1 In you is gladness amid all sadness,
Jesus, sunshine of my heart.
By you are given the gifts of heaven,
you the true Redeemer are.
Our souls are waking, our bonds are breaking;
who trusts you surely has built securely
and stands forever. Alleluia!
Our hearts are pining to see your shining,
dying or living to you are clinging
now and forever. Alleluia!
2 If he is ours, we fear no powers,
not of earth or sin or death.
He sees and blesses in worst distresses;
he can change them with a breath.
Wherefore the story tell of his glory
with heart and voices; all heav'n rejoices
in him forever. Alleluia!
We shout for gladness, win over sadness,
love him and praise him and still shall raise him
glad hymns forever. Alleluia!
Source: Christian Worship: Hymnal #513
|First Line:||In Thee is gladness Amid all sadness|
|Title:||In Thee is gladness|
|German Title:||In Dir ist Freude in allem Leide|
|Author:||Johann Lindemann (1598)|
st. 2 = Rom. 8:35-39, Heb. 4:14-16
Cantor Johann Lindemann (b. Gotha, Thuringia, Germany, 1549; d. Gotha, 1631) wrote this text to fit the tune IN DIR IST FREUDE. It was published in Lindemann's Amarum Filii Dei Decades Duae (1598). Lindemann attended the gymnasium (high school) in Gotha and then studied at the University of Jena. He returned to Gotha, where he served on the council and became a cantor in several churches (1580-1631). One of the signers of the Lutheran Formula of Concord (1577), Lindemann published Amarum Filii Dei Decades Duae (1598), which included his "In You Is Gladness." Catherine Winkworth (PHH 194) prepared the English translation for the second series of her Lyra Germanica (1858).

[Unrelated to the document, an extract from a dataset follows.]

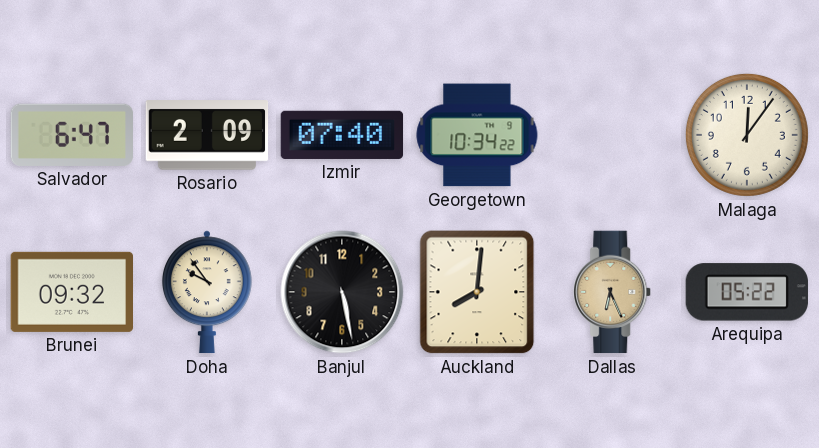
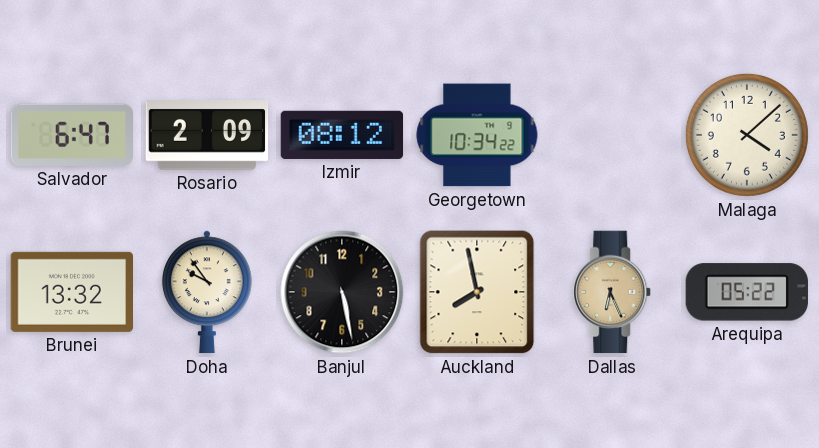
Izmir: 07:40 -> 08:12
Malaga: 12:06 -> 4:08
Brunei: 09:32 -> 13:32
Auckland: 8:01 -> 7:58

The text confesses with joy the Christian's security of walking intimately with God through the ups and downs of daily life. The two long stanzas consist of various short biblical phrases and allusions woven into an integrated pattern of praise and petition, confession and rejoicing. All are punctuated by periodic "alleluias." The words of the text suggest Q&A 1 of the Heidelberg Catechism.
Many occasions of worship in which encouragement and joy in Christ's saving work are appropriate in the face of "sin or death or night"; after Lord's Supper; funerals.